To be the best is not always the best thing – at least it’s true for rams. Study has found that rams with bigger horns are more likely to get the girls – but they also die younger. The tradeoff helps explain a long-standing puzzle about why the best genes for mating don’t prevail.

Charles Darwin, the father of evolutionary biology, had pondered the peacock’s elaborate plumage and proposed that the drive for sex-and for producing offspring-was a powerful driving force in evolution. Defeating potential rivals or vying for a female’s attention lead to more extreme males—bigger, stronger and more colorful. Such process, known as sexual selection, can also influence the genes as natural selection does. Hence, only versions of genes that result in these enhanced qualities should exist. However, this is not what happens in real world. There are large quantities of small, weak males among the supermen.

Rams with stumpy horns (left) are difficult to get mates, but they are better survivors than their bigger horned peers. *Image source: Nature, Peter Korsten

Let’s take sheep as a good example. Males with the biggest horns are good at getting the ewe more often—the big horns provide an advantage when they tussle with each other over mates. However, some guys still have stubby horns. “It remains a mystery as to why there would be so much variation in horn type,” says evolutionary biologist Susan Johnston of the University of Edinburgh in the United Kingdom.

In order to resolve this paradox, Johnston and her colleagues analyzed long-term data about wild sheep living on an island off Scotland’s coast. They have been collecting information on the Soay sheep since 1985 and kept records on how long these sheep live, what offspring they give birth to, and other life history details. For 20 years, they analyzed the long-term data of 1750 sheep in total. The researchers also collected genetics data and eventually located major genes responsible for deciding horn size.

The researchers discovered two versions, or alleles, of the horn gene—a large-horn allele and a small-horn allele. Rams with two large-horn alleles sported the biggest horns and sired more lambs—around three each year, while on the contrary, male rams carrying two small-horn alleles only sired about 1.6 offspring every year. However, males with two big-horn alleles lived shorter, having a 61% chance of surviving each year, compared with a 75% chance in males with two small-horn alleles. “Horn length has opposite effects on reproduction and survival,” says Thomas Flatt, an evolutionary biologist at the University of Lausanne in Switzerland.
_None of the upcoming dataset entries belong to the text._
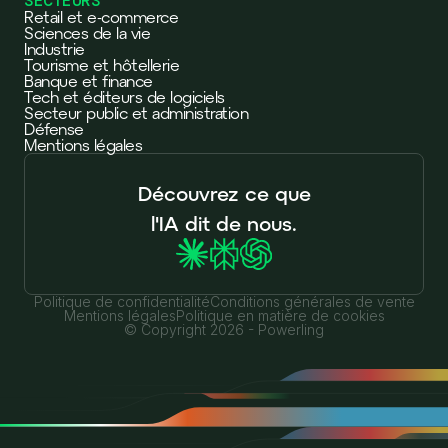
SECTEURS
Retail et e-commerce
Sciences de la vie
Industrie
Tourisme et hôtellerie
Banque et finance
Tech et éditeurs de logiciels
Secteur public et administration
Défense
Mentions légales
Découvrez ce que
l'IA dit de nous.
Politique de confidentialité
Conditions générales de vente
Mentions légales
Politique en matière de cookies
© Copyright 2026 - Powerling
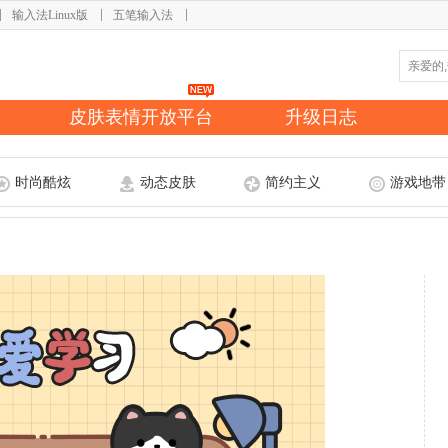
输入法Linux版
五笔输入法
皮肤表情开放平台
升级日志
时尚酷炫
动态皮肤
简约主义
游戏地带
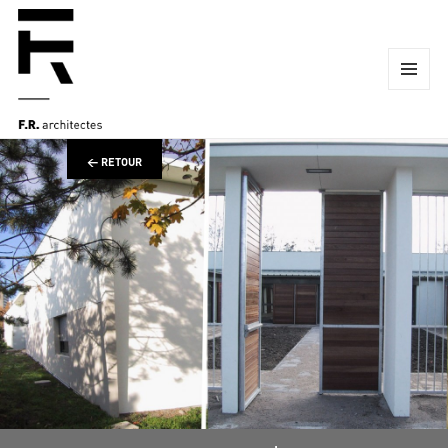
MENU
ET
WIDGETS
← RETOUR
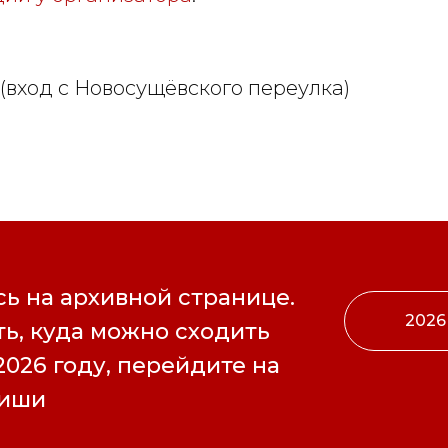
1А (вход с Новосущёвского переулка)
ь на архивной странице.
2026
ь, куда можно сходить
2026 году, перейдите на
фиши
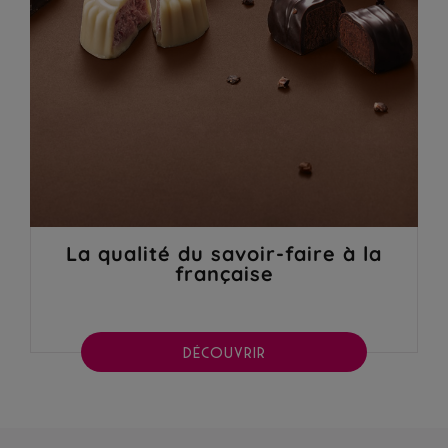
La qualité du savoir-faire à la
française
DÉCOUVRIR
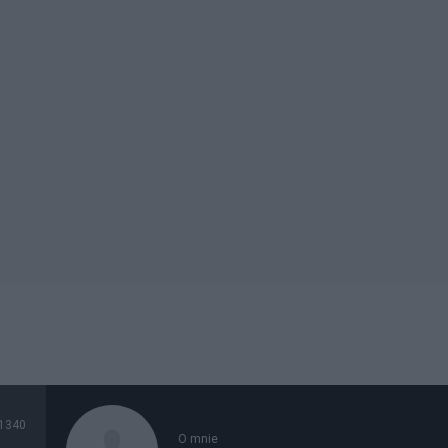
1340
O mnie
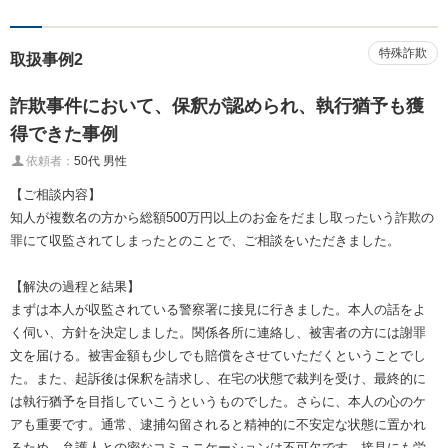
特殊詐欺
取扱事例2
詐欺事件において、保釈が認められ、執行猶予も獲
得できた事例
依頼者：
50代 男性
【ご相談内容】
知人が複数名の方から総額500万円以上のお金をだまし取ったいう詐欺の
罪にて収監されてしまったとのことで、ご相談をいただきました。
【解決の過程と結果】
まずは本人が収監されている警察署に接見に行きました。本人の話をよ
く伺い、方針を決定しました。関係各所に連絡し、被害者の方には謝罪
文を届ける。被害金額も少しでも賠償をさせていただくということでし
た。また、起訴後は保釈を請求し、在宅の状態で裁判を受け、最終的に
は執行猶予を目指していこうというものでした。さらに、本人の心のケ
アも重要です。通常、逮捕勾留されると精神的に不安定な状態に置かれ
るため、弁護人との密なコミュニケーションは不可欠です。接見にも労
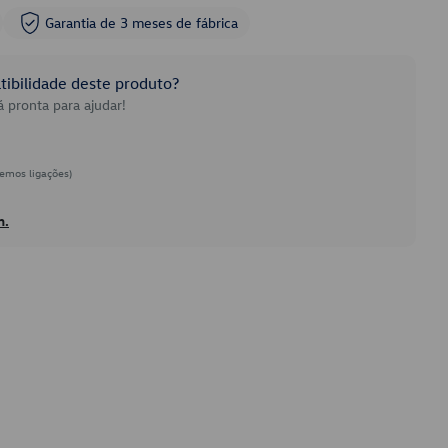
Garantia de 3 meses de fábrica
ibilidade deste produto?
 pronta para ajudar!
emos ligações)
h.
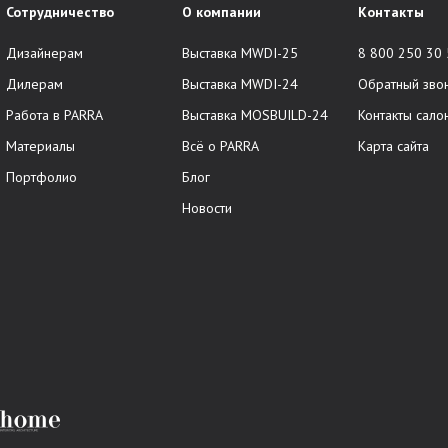
Сотрудничество
О компании
Контакты
Дизайнерам
Выставка MWDI-25
8 800 250 30
Дилерам
Выставка MWDI-24
Обратный зво
Работа в PARRA
Выставка MOSBUILD-24
Контакты сало
Материалы
Всё о PARRA
Карта сайта
Портфолио
Блог
Новости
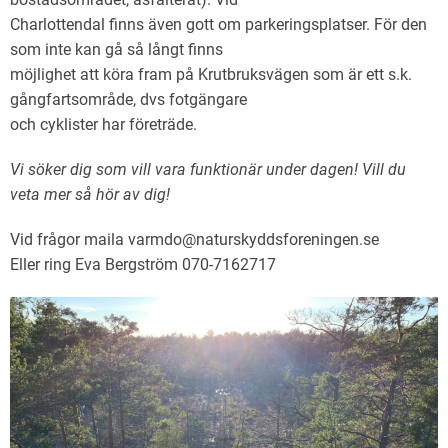
Charlottendal finns även gott om parkeringsplatser. För den
som inte kan gå så långt finns
möjlighet att köra fram på Krutbruksvägen som är ett s.k.
gångfartsområde, dvs fotgängare
och cyklister har företräde.
Vi söker dig som vill vara funktionär under dagen! Vill du
veta mer så hör av dig!
Vid frågor maila varmdo@naturskyddsforeningen.se
Eller ring Eva Bergström 070-7162717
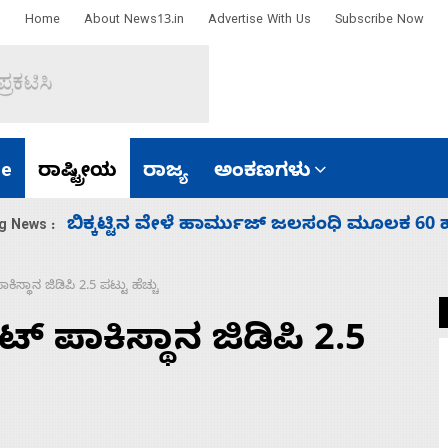
Home
About News13.in
Advertise With Us
Subscribe Now
e
ರಾಷ್ಟ್ರೀಯ
ರಾಜ್ಯ
ಅಂಕಣಗಳು
ಾರತ
ನಾಗೇಂದ್ರ ರಾಜೀನಾಮೆ ಕೊಡದಿದ್ದರೆ ಸದನ ನಡೆಸಲು
g News :
ಕಿಸ್ಥಾನ ಜಿಡಿಪಿ 2.5 ಪಟ್ಟು ಹೆಚ್ಚು
ಟ್‌ ಪಾಕಿಸ್ಥಾನ ಜಿಡಿಪಿ 2.5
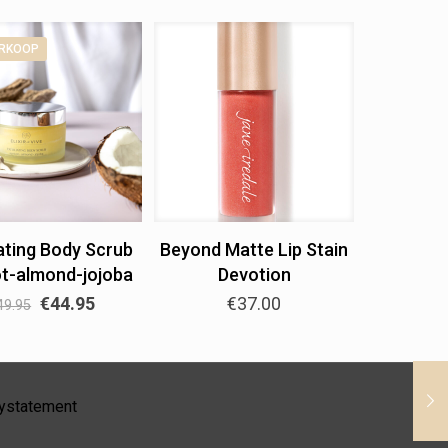
ERKOOP
iating Body Scrub
Beyond Matte Lip Stain
ot-almond-jojoba
Devotion
€
44.95
€
37.00
49.95
cystatement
Johnston believes that this influence on survival can be indirect: Small-horned males might spend more time eating and taking care of themselves since they don’t have females to watch over and court.

An animal’s lifetime fitness—or say “how well it does in life”—is a combination of how long it lives and how many offspring it produces. Study says that the individuals with one allele of each type share the best of both sides—strong fertility and longevity. Given the advantage of having one of each allele, “Natural selection can’t get rid of one of the alleles, “says Flatt.

This study offers a very clear, compelling confirmation that genetic variation in important traits is sustained by tradeoffs between components like reproduction and survival. Johnston points out that this way to maintain genetic variation is fundamental to many different real-life problems. For instance, in Africa the allele that results in sickle cell anemia persists in humans due to its ability to protect against malaria. Genetic variation in crops is more appreciated as well, because that diversity can help plants better withstand pathogens. And for species forced to adapt to climate change, variation might be the only thing to save them.